Does Paying a Student Loan Daily Lower the Payment Payoff?

When you finish school with student loan debt, the large monthly payments can be a burden for your budget. Making many small monthly payments can help you manage your cash flow, plus reduce your balance more quickly. When a lender calculates interest on a daily basis, applying payments to your account on a more-frequent basis reduces your interest charges and decreases your payoff amount.

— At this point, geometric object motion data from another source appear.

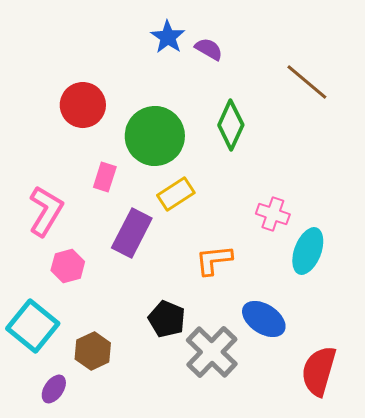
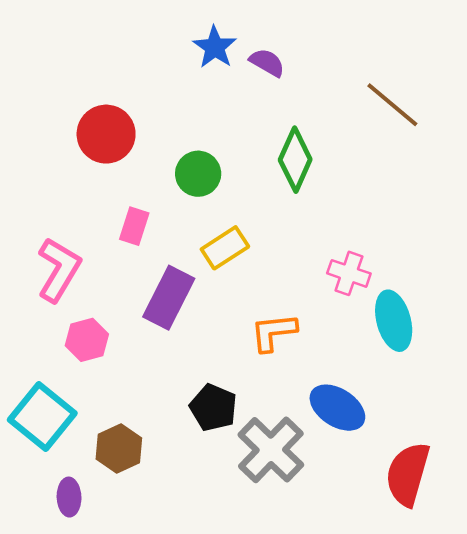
green circle: (155, 136) -> (198, 174), size x0.6
cyan ellipse: (308, 251) -> (394, 321), turned -36
purple ellipse: (54, 389) -> (69, 497), turned -36

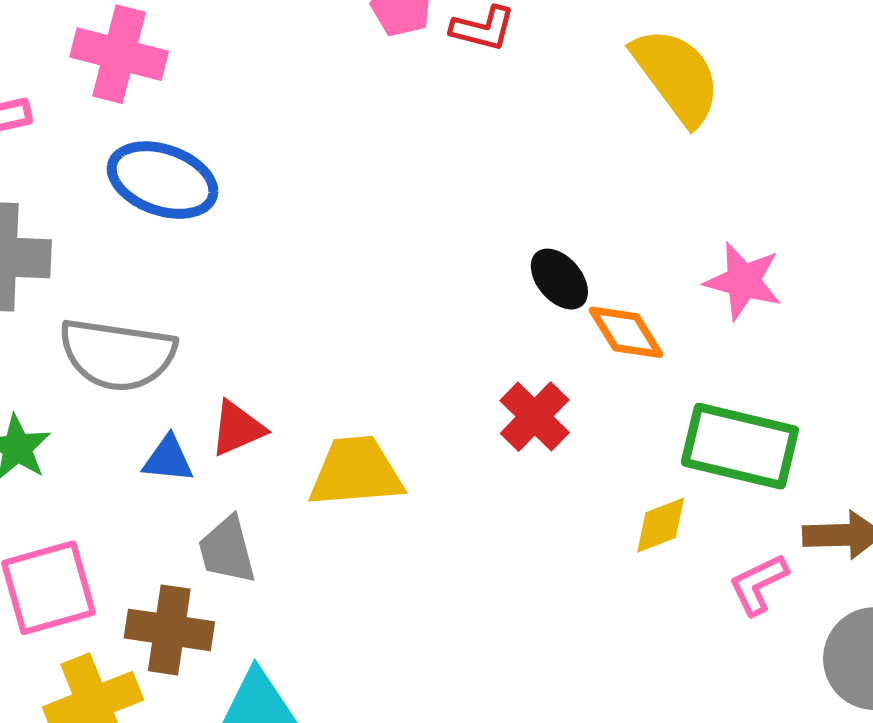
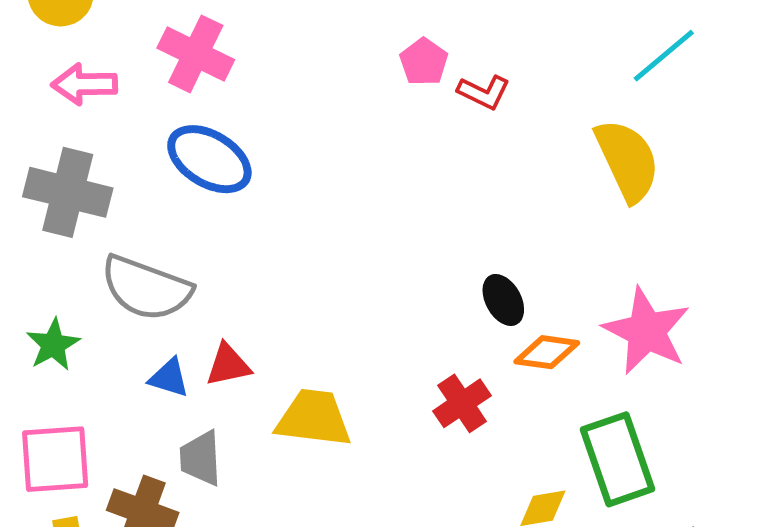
pink star: (743, 281) -> (646, 331), size x1.4
orange diamond: (626, 332) -> (547, 352), turned -62
green rectangle: (740, 446) -> (617, 459), turned 46

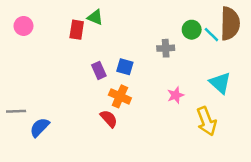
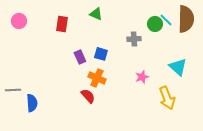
green triangle: (95, 17) -> (96, 14), moved
cyan line: (211, 35) -> (166, 20), moved
blue semicircle: (40, 127) -> (32, 103), turned 132

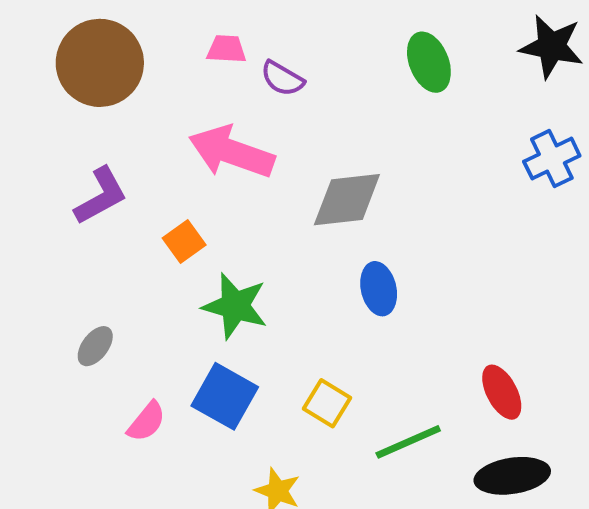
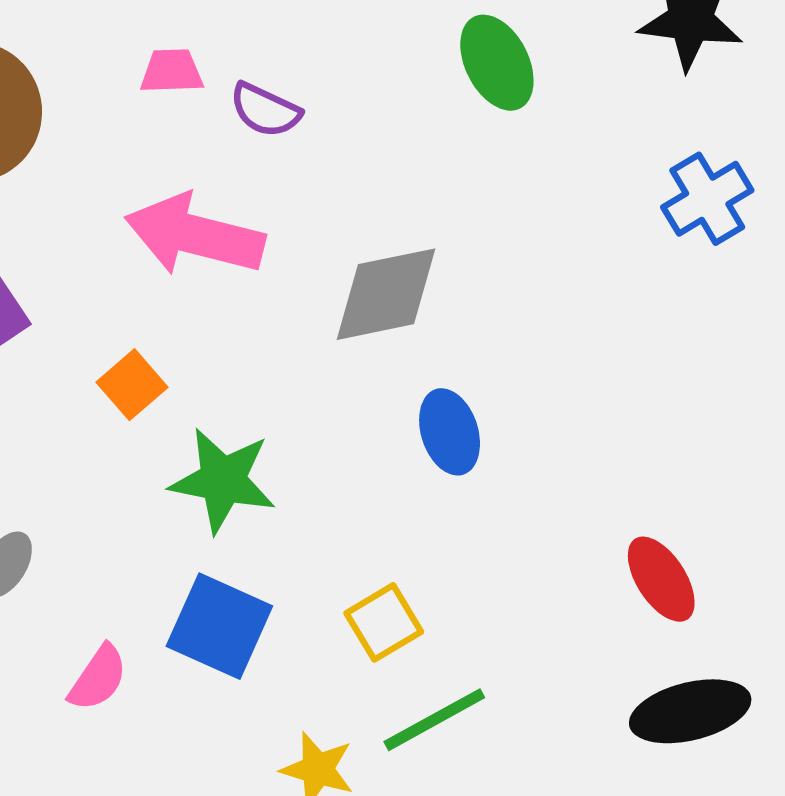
yellow square: (327, 403) -> (384, 622), turned 33
green line: (408, 442) -> (434, 720), moved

  1. Interest Calculations

    • Most lenders for student loans, including the federal government, calculate interest charges on a daily basis. To find out how much interest you owe, divide your annual rate, expressed as a decimal, by 365.25, multiply it by the number of days since you last paid off all the interest and multiply it by the loan balance at that time. For example, say your last payment was yesterday, it covered at least all of the accrued interest and left you with a balance of $18,259.19 at an interest rate of 6.8 percent. Calculate the interest since then with the formula: ( 0.068 / 365.25 ) x 1 x $18,259.19. Your accrued interest is $3.40.

    Daily Payment Impact

    • Making a daily payment of an amount greater than the interest reduces your principal balance each day. The next day's interest charge is then based on this lower principal balance. Rather than making one lump payment at the end of the month with an equal interest charge for each day, you make many smaller payments, each based on a slightly lower daily interest charge. More of each payment will get to go toward reducing your principal balance, which lowers your payoff amount faster.

    Total Monthly Payment

    • If you are making daily payments, you must calculate the payment amount so your total monthly payment is at least the minimum required by your lender. Even though some months have 31 days, you might want to calculate your daily payment by dividing the monthly payment by 30 so you don't have to recalculate the payment each month. During the payment period in which February 28 falls, divide your monthly payment by 28 to calculate your needed daily payment. Always round up to the nearest penny rather than rounding down. In addition, you might want to call your lender and confirm that paying the minimum over multiple payments is acceptable.

    Considerations

    • Making daily payments might be more work than it is worth because each payment will generally only save you part of a cent in interest. Instead, consider making weekly or bi-weekly payments timed with your paychecks. This gives you the best of both worlds by helping you pay off the interest frequently to reduce your future interest costs and by evening out your cash flow so you make a loan payment out of each paycheck.